> **Records for this task**
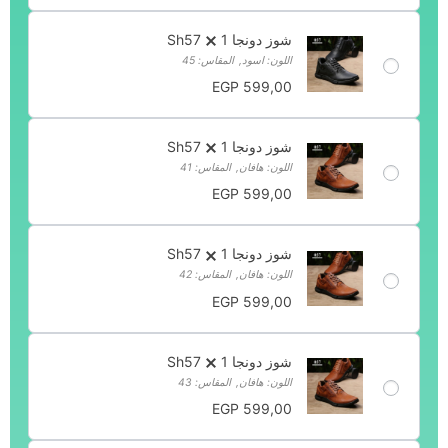
شوز دونجا Sh57
1
اللون: اسود
,
المقاس: 45
EGP
599,00
شوز دونجا Sh57
1
اللون: هافان
,
المقاس: 41
EGP
599,00
شوز دونجا Sh57
1
اللون: هافان
,
المقاس: 42
EGP
599,00
شوز دونجا Sh57
1
اللون: هافان
,
المقاس: 43
EGP
599,00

> **Problem details**
Your answer should reproduce every line of the data verbatim and include no images.

> **Completed task**
شوز دونجا Sh57
1
اللون: اسود
,
المقاس: 45
EGP
599,00
شوز دونجا Sh57
1
اللون: هافان
,
المقاس: 41
EGP
599,00
شوز دونجا Sh57
1
اللون: هافان
,
المقاس: 42
EGP
599,00
شوز دونجا Sh57
1
اللون: هافان
,
المقاس: 43
EGP
599,00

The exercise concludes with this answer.